La durée de validité du DPE est de dix ans. Sauf si le logement a fait l'objet de travaux significatifs entre-temps, auquel cas le propriétaire doit en commander un nouveau avant de remettre le bien sur le marché locatif. Un DPE daté de 2014 ou 2015 n'est plus valide depuis 2024 ou 2025 : à vérifier systématiquement sur l'exemplaire qu'on te remet.
Et il y a un piège que peu de locataires voient venir : le DPE affiché dans l'annonce doit correspondre au DPE annexé au bail. Si la classe énergie change entre l'annonce et le contrat, c'est un problème. La fiche service-public.fr sur le DPE rappelle que l'annonce immobilière doit mentionner la classe énergie et la classe climat depuis la loi Élan de 2018, et que les informations doivent être concordantes.
Ce que le gel des passoires thermiques change en 2026
Depuis le 1er janvier 2025, les logements classés G au sens du DPE sont interdits à la location pour les nouveaux baux et au renouvellement. Depuis le 1er janvier 2028, ce sera le tour des F. Ce calendrier est fixé par la loi n° 2021-1104 du 22 août 2021, dite loi Climat et résilience.
En pratique, en juin 2026, un bailleur qui propose un logement G à la location viole la loi. Pas une clause floue, la loi elle-même. Ce n'est pas théorique : j'ai eu en consultation, début 2026, le dossier d'un locataire à Montpellier qui avait signé un bail sur un studio classé G en décembre 2024, quelques semaines avant l'interdiction. Le propriétaire avait anticipé la date de signature pour passer sous la barre. Légalement, le bail était valide pour sa durée initiale, mais son renouvellement était bloqué. Le locataire se retrouvait dans une position tordue : partir ou rester dans un logement dont le propriétaire ne pouvait plus légalement lui proposer un nouveau bail.
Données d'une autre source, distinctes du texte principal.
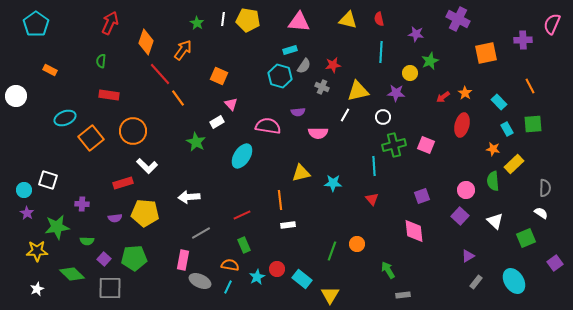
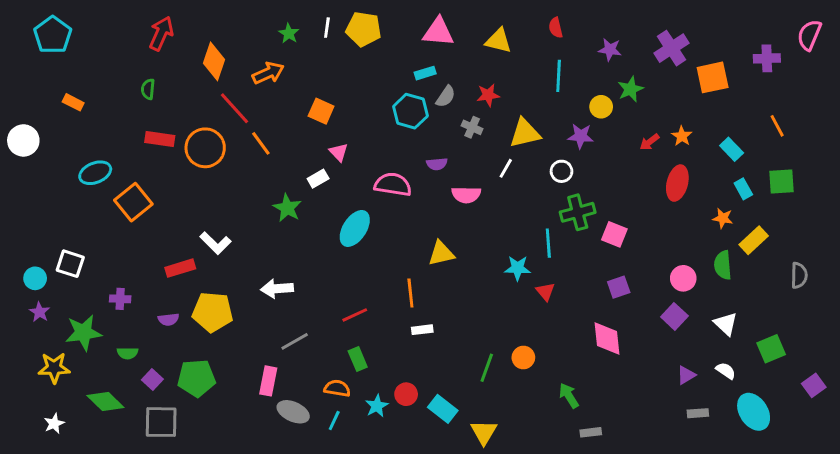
purple cross: (458, 19) -> (671, 48), moved, turned 30
yellow triangle: (348, 20) -> (498, 41), moved
orange arrow: (183, 50) -> (268, 73), turned 30
orange circle: (133, 131) -> (205, 148), moved
pink square: (426, 145) -> (614, 234), moved
cyan star: (333, 183) -> (518, 268), moved
white semicircle: (541, 213) -> (726, 371), moved
gray rectangle: (476, 282) -> (698, 413), turned 48

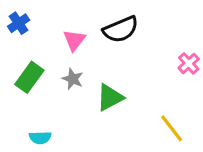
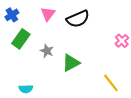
pink triangle: (74, 40) -> (48, 14), moved
green rectangle: (29, 77) -> (21, 39), moved

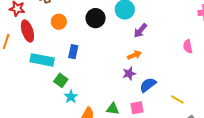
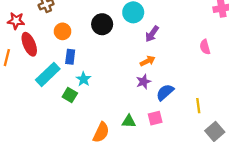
blue rectangle: (73, 52) -> (70, 57), moved
cyan rectangle: (42, 60) -> (48, 74), turned -50
cyan star: (71, 97) -> (84, 79), moved
yellow line: (177, 100) -> (198, 106), turned 56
Bref, la classe énergie n'est plus une note cosmétique. Elle conditionne la possibilité même de louer.
Pour les logements classés F ou G encore sur le marché, le propriétaire peut proposer un « bail mobilité » ou une location meublée courte durée dans certains cas, mais ces contournements ont leurs propres contraintes. À vérifier au cas par cas, parce que je n'ai pas vu deux dossiers identiques sur ce point.
Si tu cherches un logement à Bordeaux ou à Toulouse, sache que le parc ancien dans ces villes compte encore une proportion significative de F et G : autant regarder la classe énergie avant de visiter, pas après. L'article sur la colocation à Toulouse 2026 donne quelques repères sur l'état du parc local.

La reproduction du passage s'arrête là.